◆ **WORK ORDER**
Repeat exactly the lines of the material below that run from the "8 Октябрь 2021" line to the "nemico è a casa" line, including both, and do not carry over any pictures.

◆ **DATA SUPPLIED**

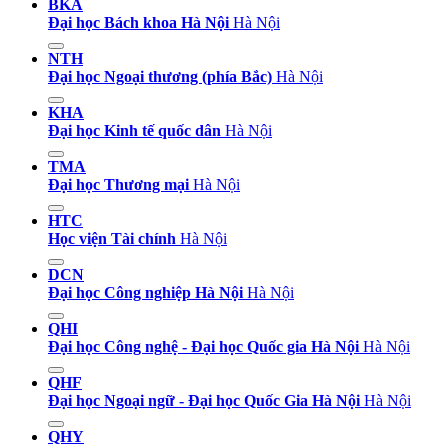
BKA
Đại học Bách khoa Hà Nội
Hà Nội
NTH
Đại học Ngoại thương (phía Bắc)
Hà Nội
KHA
Đại học Kinh tế quốc dân
Hà Nội
TMA
Đại học Thương mại
Hà Nội
HTC
Học viện Tài chính
Hà Nội
DCN
Đại học Công nghiệp Hà Nội
Hà Nội
QHI
Đại học Công nghệ - Đại học Quốc gia Hà Nội
Hà Nội
QHF
Đại học Ngoại ngữ - Đại học Quốc Gia Hà Nội
Hà Nội
QHY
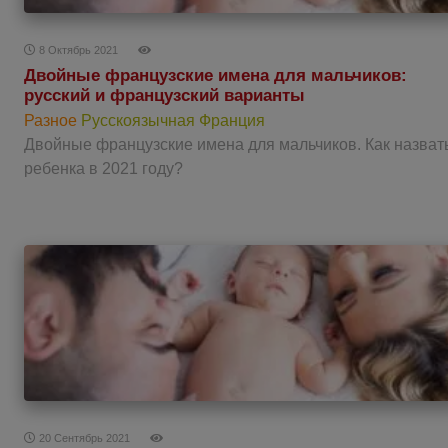
8 Октябрь 2021
Двойные французские имена для мальчиков:
русский и французский варианты
Разное
Русскоязычная Франция
Двойные французские имена для мальчиков. Как назват
ребенка в 2021 году?
20 Сентябрь 2021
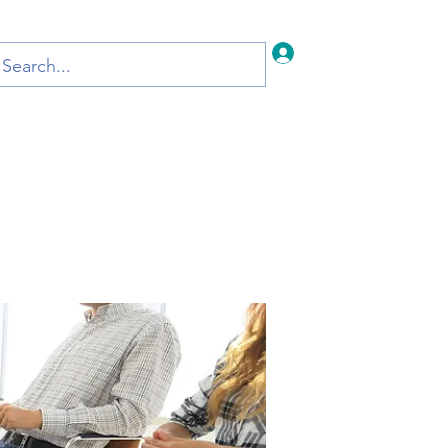
Iniciar sesión
Inicio
Blog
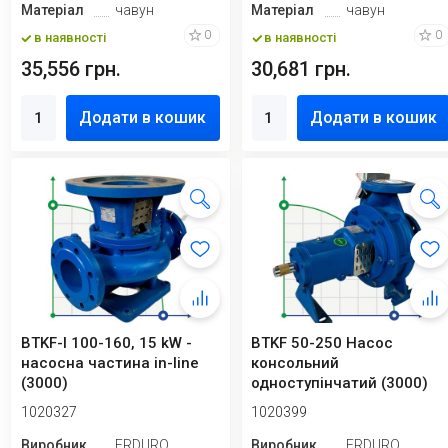
Матеріал
чавун
Матеріал
чавун
0
0
в наявності
в наявності
35,556 грн.
30,681 грн.
Додати в кошик
Додати в кошик
BTKF-I 100-160, 15 kW -
BTKF 50-250 Насос
насосна частина in-line
консольний
(3000)
одноступінчатий (3000)
1020327
1020399
Виробник
ERDURO
Виробник
ERDURO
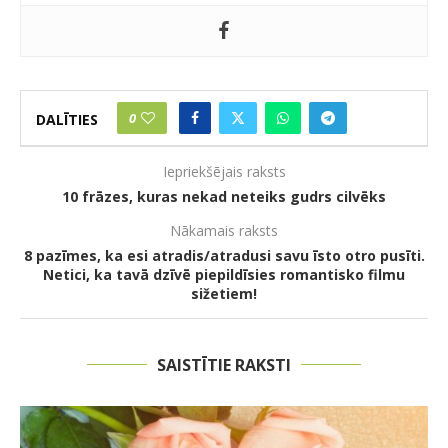
0
DALĪTIES
Iepriekšējais raksts
10 frāzes, kuras nekad neteiks gudrs cilvēks
Nākamais raksts
8 pazīmes, ka esi atradis/atradusi savu īsto otro pusīti.
Netici, ka tavā dzīvē piepildīsies romantisko filmu
sižetiem!
SAISTĪTIE RAKSTI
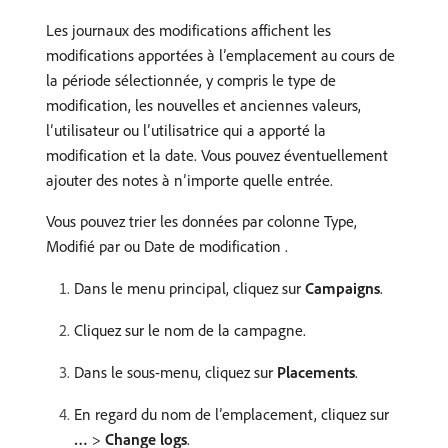
Les journaux des modifications affichent les
modifications apportées à l’emplacement au cours de
la période sélectionnée, y compris le type de
modification, les nouvelles et anciennes valeurs,
l’utilisateur ou l’utilisatrice qui a apporté la
modification et la date. Vous pouvez éventuellement
ajouter des notes à n’importe quelle entrée.
Vous pouvez trier les données par colonne Type,
Modifié par ou Date de modification .
Dans le menu principal, cliquez sur
Campaigns
.
Cliquez sur le nom de la campagne.
Dans le sous-menu, cliquez sur
Placements
.
En regard du nom de l’emplacement, cliquez sur
…
>
Change logs
.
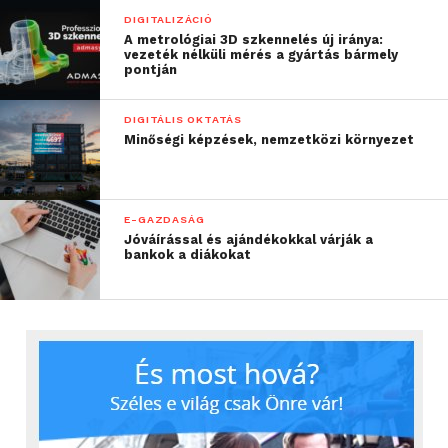
DIGITALIZÁCIÓ
A metrológiai 3D szkennelés új iránya:
Forrás: MTI
vezeték nélküli mérés a gyártás bármely
pontján
DIGITÁLIS OKTATÁS
Minőségi képzések, nemzetközi környezet
E-GAZDASÁG
Jóváírással és ajándékokkal várják a
bankok a diákokat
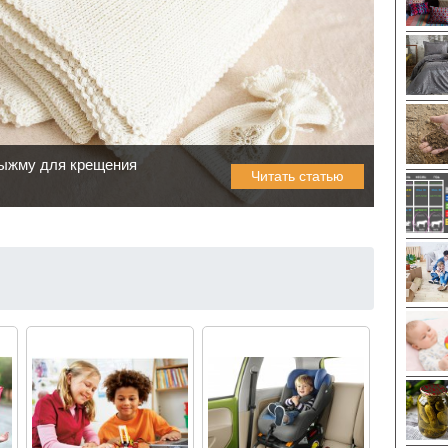
рыжму для крещения
Читать статью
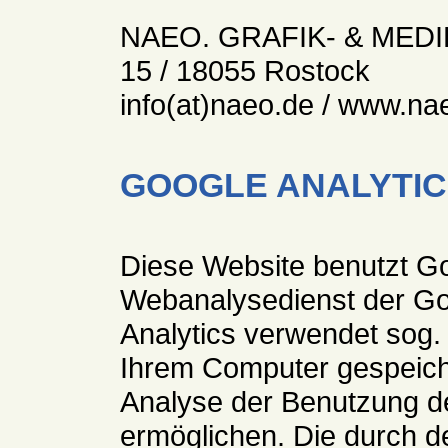
NAEO. GRAFIK- & MEDI
15 / 18055 Rostock
info(at)naeo.de / www.na
GOOGLE ANALYTI
Diese Website benutzt Go
Webanalysedienst der Goo
Analytics verwendet sog. 
Ihrem Computer gespeich
Analyse der Benutzung d
ermöglichen. Die durch 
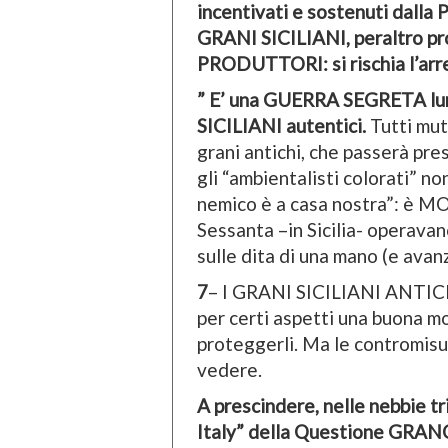
incentivati e sostenuti dall
GRANI SICILIANI, peraltro p
PRODUTTORI: si rischia l’arr
” E’ una GUERRA SEGRETA lun
SICILIANI autentici.
Tutti mut
grani antichi, che passerà pres
gli “ambientalisti colorati” no
nemico è a casa nostra”: è
Sessanta –in Sicilia- operavan
sulle dita di una mano (e avanz
7
– I GRANI SICILIANI ANTICH
per certi aspetti una buona mod
proteggerli. Ma le contromisu
vedere.
A prescindere, nelle nebbie t
Italy” della Questione GRAN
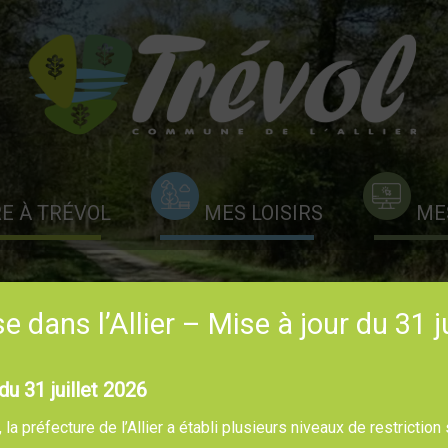
RE À TRÉVOL
MES LOISIRS
ME
 dans l’Allier – Mise à jour du 31 j
du 31 juillet 2026
a préfecture de l’Allier a établi plusieurs niveaux de restriction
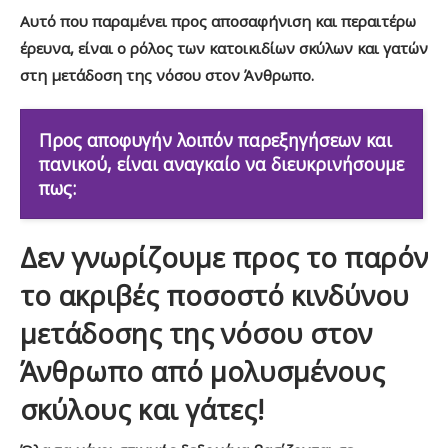
Αυτό που παραμένει προς αποσαφήνιση και περαιτέρω
έρευνα, είναι ο ρόλος των κατοικιδίων σκύλων και γατών
στη μετάδοση της νόσου στον Άνθρωπο.
Προς αποφυγήν λοιπόν παρεξηγήσεων και
πανικού, είναι αναγκαίο να διευκρινήσουμε
πως:
Δεν γνωρίζουμε προς το παρόν
το ακριβές ποσοστό κινδύνου
μετάδοσης της νόσου στον
Άνθρωπο από μολυσμένους
σκύλους και γάτες!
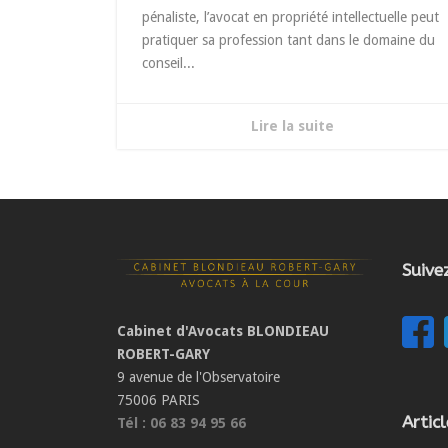
pénaliste, l’avocat en propriété intellectuelle peut
pratiquer sa profession tant dans le domaine du
conseil...
Lire la suite
Suive
Cabinet d'Avocats BLONDIEAU
ROBERT-GARY
9 avenue de l'Observatoire
75006 PARIS
Artic
Tél : 06 83 94 95 66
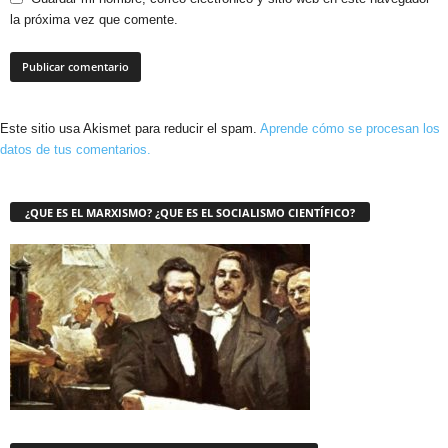
la próxima vez que comente.
Este sitio usa Akismet para reducir el spam.
Aprende cómo se procesan los
datos de tus comentarios.
¿QUE ES EL MARXISMO? ¿QUE ES EL SOCIALISMO CIENTÍFICO?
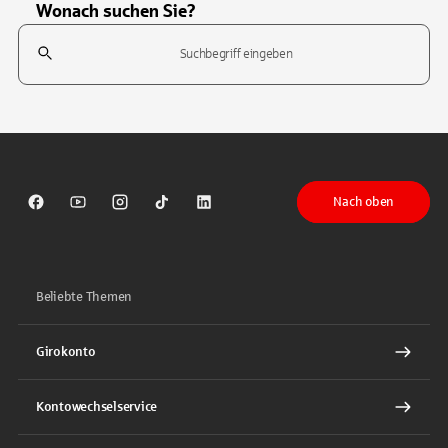
Wonach suchen Sie?
Suchfeld
Tippen Sie, um nach Themen zu suchen. Verwenden Sie die Pfeil-T
Nach oben
Sparkasse auf Facebook
Sparkasse auf Youtube
Sparkasse auf Instagram
Sparkasse auf TikTok
Sparkasse auf LinkedIn
Beliebte Themen
Girokonto
Kontowechselservice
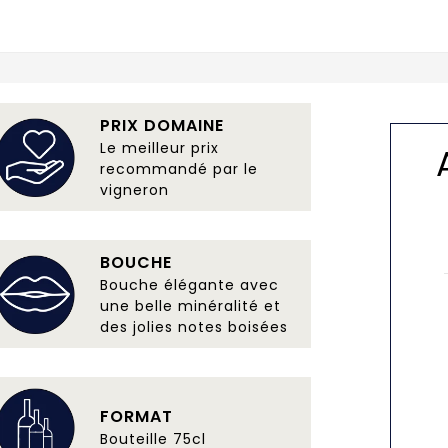
PRIX DOMAINE
Le meilleur prix
recommandé par le
vigneron
BOUCHE
Bouche élégante avec
une belle minéralité et
des jolies notes boisées
FORMAT
Bouteille 75cl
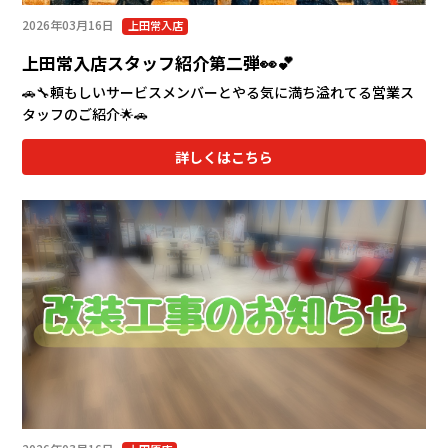
2026年03月16日
上田常入店
上田常入店スタッフ紹介第二弾👀💕
🚗🔧頼もしいサービスメンバーとやる気に満ち溢れてる営業ス
タッフのご紹介🌟🚗
詳しくはこちら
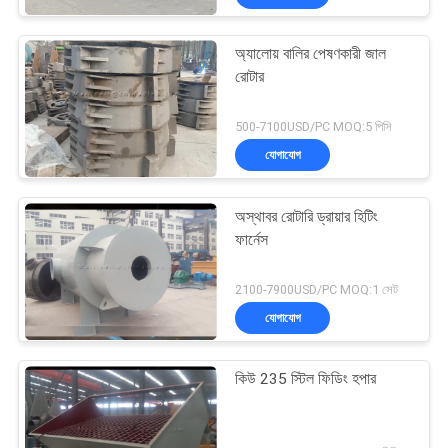
অ্যালোয় বালির পেষণকারী জাল
রোটার
500-7100USD/PC MOQ:5 পিসি
যোগাযোগ
অস্থাবর রোটারি ড্রায়ার হিটিং
ফার্নেস
2100-7900USD/PC MOQ:1 সেট
যোগাযোগ
কিউ 235 স্টিল ফিডিং হপার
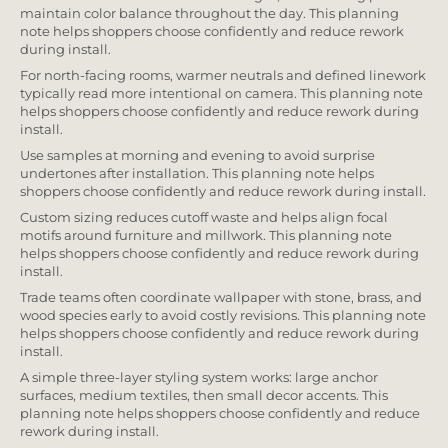
maintain color balance throughout the day. This planning
note helps shoppers choose confidently and reduce rework
during install.
For north-facing rooms, warmer neutrals and defined linework
typically read more intentional on camera. This planning note
helps shoppers choose confidently and reduce rework during
install.
Use samples at morning and evening to avoid surprise
undertones after installation. This planning note helps
shoppers choose confidently and reduce rework during install.
Custom sizing reduces cutoff waste and helps align focal
motifs around furniture and millwork. This planning note
helps shoppers choose confidently and reduce rework during
install.
Trade teams often coordinate wallpaper with stone, brass, and
wood species early to avoid costly revisions. This planning note
helps shoppers choose confidently and reduce rework during
install.
A simple three-layer styling system works: large anchor
surfaces, medium textiles, then small decor accents. This
planning note helps shoppers choose confidently and reduce
rework during install.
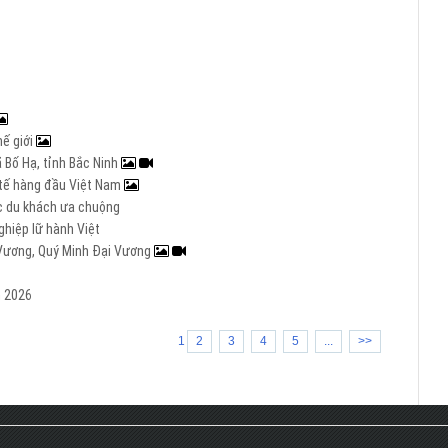
hế giới
 Bố Hạ, tỉnh Bắc Ninh
c tế hàng đầu Việt Nam
ợc du khách ưa chuộng
hiệp lữ hành Việt
i Vương, Quý Minh Đại Vương
m 2026
1
2
3
4
5
...
>>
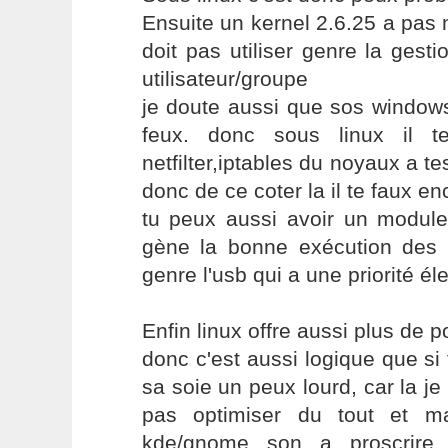
Ensuite un kernel 2.6.25 a pas 
doit pas utiliser genre la gest
utilisateur/groupe
je doute aussi que sos windows
feux. donc sous linux il te
netfilter,iptables du noyaux a te
donc de ce coter la il te faux e
tu peux aussi avoir un module
gène la bonne exécution des r
genre l'usb qui a une priorité él
Enfin linux offre aussi plus de 
donc c'est aussi logique que si
sa soie un peux lourd, car la je
pas optimiser du tout et m
kde/gnome son a proscrire 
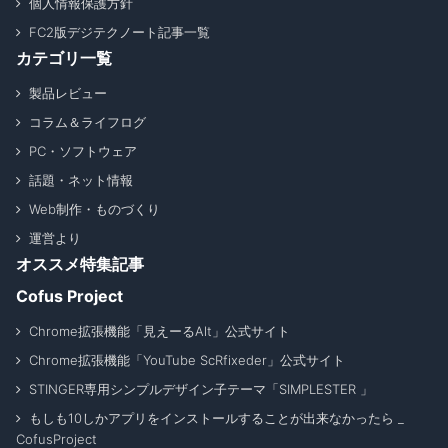
個人情報保護方針
FC2版デジテクノート記事一覧
カテゴリ一覧
製品レビュー
コラム＆ライフログ
PC・ソフトウェア
話題・ネット情報
Web制作・ものづくり
運営より
オススメ特集記事
Cofus Project
Chrome拡張機能「見えーるAlt」公式サイト
Chrome拡張機能「YouTube ScRfixeder」公式サイト
STINGER専用シンプルデザイン子テーマ「SIMPLESTER 」
もしも10しかアプリをインストールすることが出来なかったら _
CofusProject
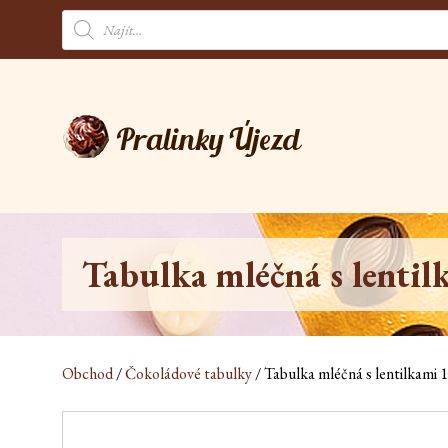
Products
search
Tabulka mléčná s lenti
Obchod
/
Čokoládové tabulky
/ Tabulka mléčná s lentilkami 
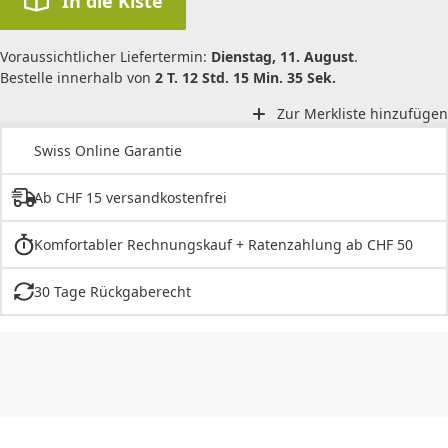
In die Kiste
Voraussichtlicher Liefertermin:
Dienstag, 11. August
.
Bestelle innerhalb von
2 T. 12 Std. 15 Min. 35 Sek.
Zur Merkliste hinzufügen
Swiss Online Garantie
Ab CHF 15 versandkostenfrei
Komfortabler Rechnungskauf + Ratenzahlung ab CHF 50
30 Tage Rückgaberecht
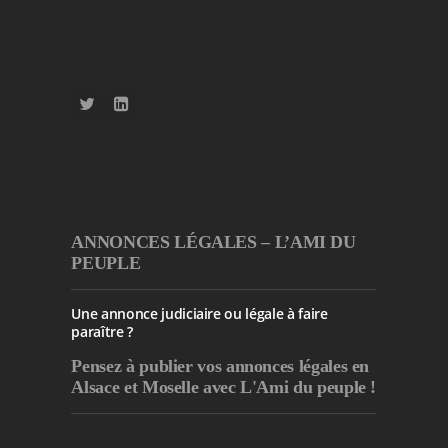
ANNONCES LÉGALES – L’AMI DU
PEUPLE
Une annonce judiciaire ou légale à faire
paraître ?
Pensez à publier
vos annonces légales en
Alsace et Moselle avec L'Ami du peuple !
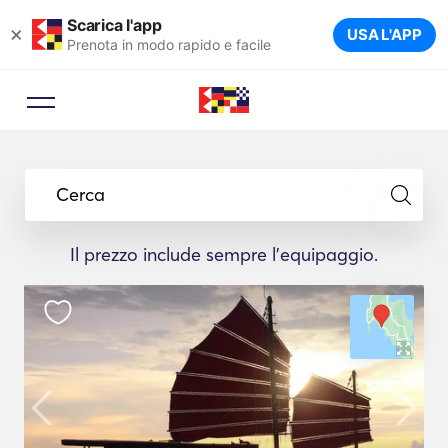
Scarica l'app
×
USA L'APP
Prenota in modo rapido e facile
Cerca
Il prezzo include sempre l'equipaggio.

◆ **ANSWER BOX**
8 Октябрь 2021
Двойные французские имена для мальчиков:
русский и французский варианты
Разное
Русскоязычная Франция
Двойные французские имена для мальчиков. Как назват
ребенка в 2021 году?
20 Сентябрь 2021
Iniciar sesión
Inicio
Blog
Матеріал
чавун
Матеріал
чавун
0
0
в наявності
в наявності
35,556 грн.
30,681 грн.
Додати в кошик
Додати в кошик
BTKF-I 100-160, 15 kW -
BTKF 50-250 Насос
насосна частина in-line
консольний
(3000)
одноступінчатий (3000)
1020327
1020399
Виробник
ERDURO
Виробник
ERDURO
0
DALĪTIES
Iepriekšējais raksts
10 frāzes, kuras nekad neteiks gudrs cilvēks
Nākamais raksts
8 pazīmes, ka esi atradis/atradusi savu īsto otro pusīti.
Netici, ka tavā dzīvē piepildīsies romantisko filmu
sižetiem!
SAISTĪTIE RAKSTI
Les journaux des modifications affichent les
modifications apportées à l’emplacement au cours de
la période sélectionnée, y compris le type de
modification, les nouvelles et anciennes valeurs,
l’utilisateur ou l’utilisatrice qui a apporté la
modification et la date. Vous pouvez éventuellement
ajouter des notes à n’importe quelle entrée.
Vous pouvez trier les données par colonne Type,
Modifié par ou Date de modification .
Dans le menu principal, cliquez sur
Campaigns
.
Cliquez sur le nom de la campagne.
Dans le sous-menu, cliquez sur
Placements
.
En regard du nom de l’emplacement, cliquez sur
…
>
Change logs
.
DIGITALIZÁCIÓ
A metrológiai 3D szkennelés új iránya:
Forrás: MTI
vezeték nélküli mérés a gyártás bármely
pontján
DIGITÁLIS OKTATÁS
Minőségi képzések, nemzetközi környezet
E-GAZDASÁG
Jóváírással és ajándékokkal várják a
bankok a diákokat
рыжму для крещения
Читать статью
NAEO. GRAFIK- & MEDI
15 / 18055 Rostock
info(at)naeo.de / www.na
GOOGLE ANALYTI
Diese Website benutzt Go
Webanalysedienst der Goo
Analytics verwendet sog. 
Ihrem Computer gespeich
Analyse der Benutzung d
ermöglichen. Die durch 
incentivati e sostenuti dall
GRANI SICILIANI, peraltro p
PRODUTTORI: si rischia l’arr
” E’ una GUERRA SEGRETA lun
SICILIANI autentici.
Tutti mut
grani antichi, che passerà pres
gli “ambientalisti colorati” no
nemico è a casa nostra”: è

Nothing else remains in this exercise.